New Avenues to Prevention

Science has also opened new avenues for stopping HIV in its tracks by teasing apart the molecular mechanisms by which the virus replicates and inundates the immune system. For example, there is a small “window of vulnerability,” Fauci says, after HIV transmission but before the virus has spread fully in the body. This may represent the one real chance to hit the virus with early interventions that might blunt the critical first events in HIV replication and prevent its spiraling course.

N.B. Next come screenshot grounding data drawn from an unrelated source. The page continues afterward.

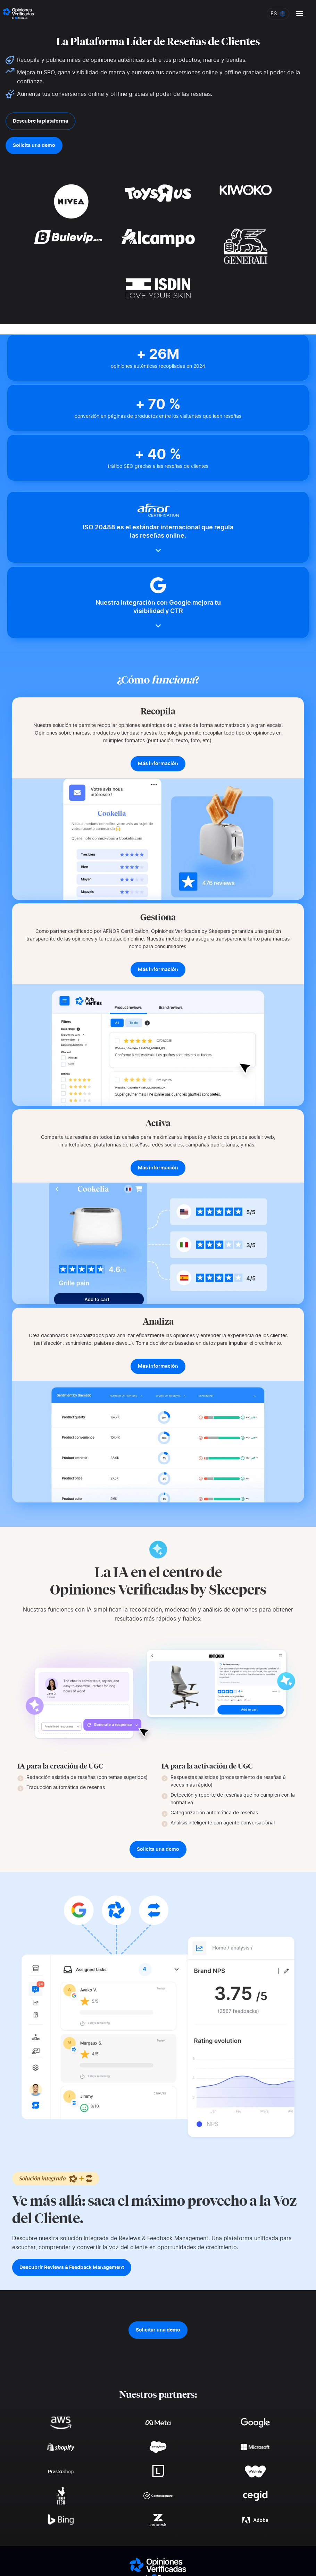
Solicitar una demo (158, 2330)
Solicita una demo (34, 145)
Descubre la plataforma (40, 121)
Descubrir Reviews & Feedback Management (71, 2267)
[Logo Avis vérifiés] (18, 14)
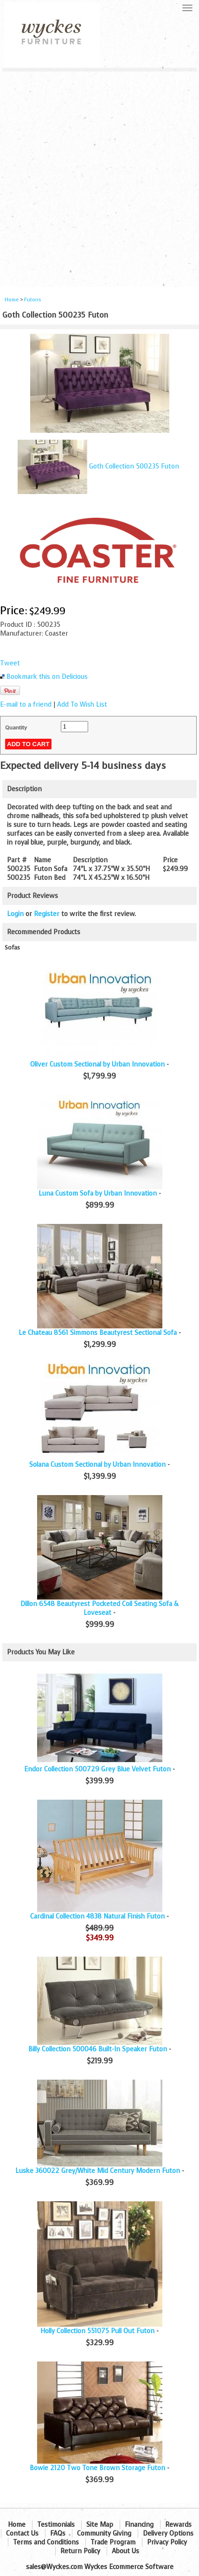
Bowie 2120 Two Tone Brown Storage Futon (97, 2468)
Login (15, 914)
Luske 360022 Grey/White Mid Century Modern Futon (97, 2170)
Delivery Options (168, 2533)
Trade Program (112, 2542)
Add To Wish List (82, 704)
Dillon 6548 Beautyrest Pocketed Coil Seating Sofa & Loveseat (99, 1608)
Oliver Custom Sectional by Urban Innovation (97, 1064)
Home (12, 299)
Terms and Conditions (46, 2542)
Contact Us (22, 2533)
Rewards (178, 2524)
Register (46, 914)
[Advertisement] (99, 175)
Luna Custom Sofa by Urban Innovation (98, 1193)
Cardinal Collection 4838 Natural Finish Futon (97, 1916)
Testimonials (56, 2524)
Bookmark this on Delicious (47, 676)
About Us (125, 2551)
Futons (32, 299)
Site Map (99, 2524)
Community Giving (104, 2533)
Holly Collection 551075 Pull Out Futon (97, 2331)
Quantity (16, 727)
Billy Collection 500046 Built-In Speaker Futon (97, 2049)
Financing (139, 2524)
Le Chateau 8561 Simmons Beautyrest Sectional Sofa (98, 1332)
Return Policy (80, 2551)
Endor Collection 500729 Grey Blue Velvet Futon (97, 1769)
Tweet (10, 663)
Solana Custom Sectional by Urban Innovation (97, 1464)
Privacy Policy (167, 2542)
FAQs (57, 2533)
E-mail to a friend (25, 704)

Preventive use of antiretroviral drugs, the drugs currently used to treat HIV/AIDS, is one strategy that might nip HIV in the bud. It is clear from studies of healthcare workers who have been exposed to HIV through needle sticks on the job that HIV risk is dramatically decreased if they take AIDS drugs prophylactically. Two studies are now under way to examine if treating HIV with antiretroviral drugs before infection decreases infection risk.

Circumcision is another example where recent findings can be applied to prevention, potentially on a large scale. “We now know clearly from studies in Africa that if you have adult, medically supervised circumcision you can decrease the acquisition of HIV infection upon exposure to an infected partner by a minimum of 53 percent, and possibly as much as 65 percent,” Fauci said.

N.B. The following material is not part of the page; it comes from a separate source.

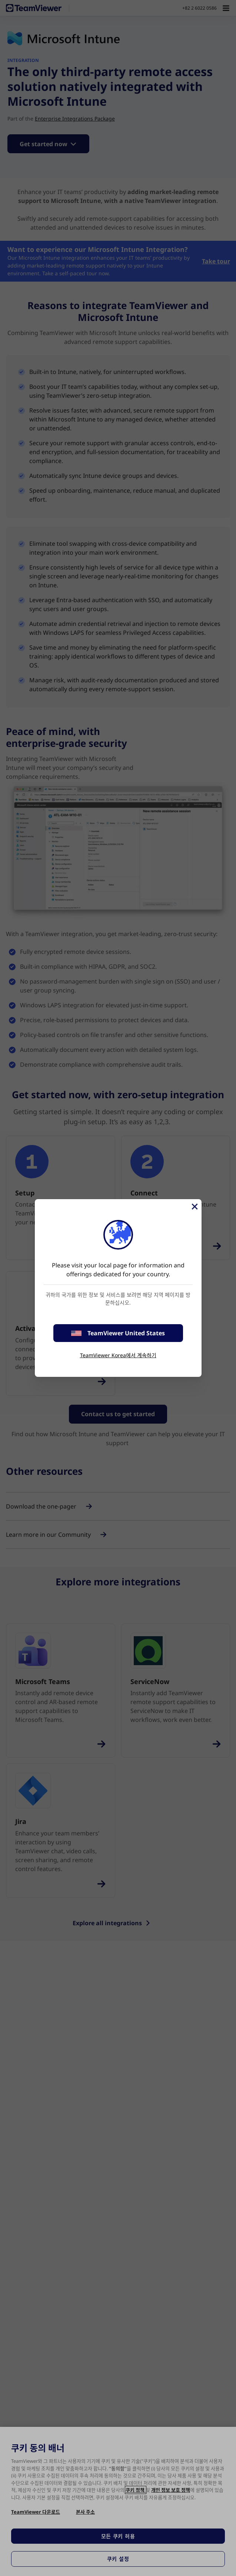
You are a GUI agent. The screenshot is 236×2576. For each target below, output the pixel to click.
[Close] (194, 1206)
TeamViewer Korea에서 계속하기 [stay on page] (118, 1355)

In the future, topical treatments that serve as a physical barrier to HIV infection or otherwise inhibit or neutralize the virus will be available. More than a dozen such therapies are currently in clinical development, including several in late-stage clinical trials. Such treatments would be particularly important to women, who otherwise must depend on male-controlled methods of protection, such as condoms, Fauci said.

Increasing circumcision rates among men and making topical preventions available to women face formidable cultural barriers in countries where such practices run against traditional practices and customs. Overcoming these kinds of hurdles will take bold leadership from the moral, political and community leaders at the local level, Fauci said.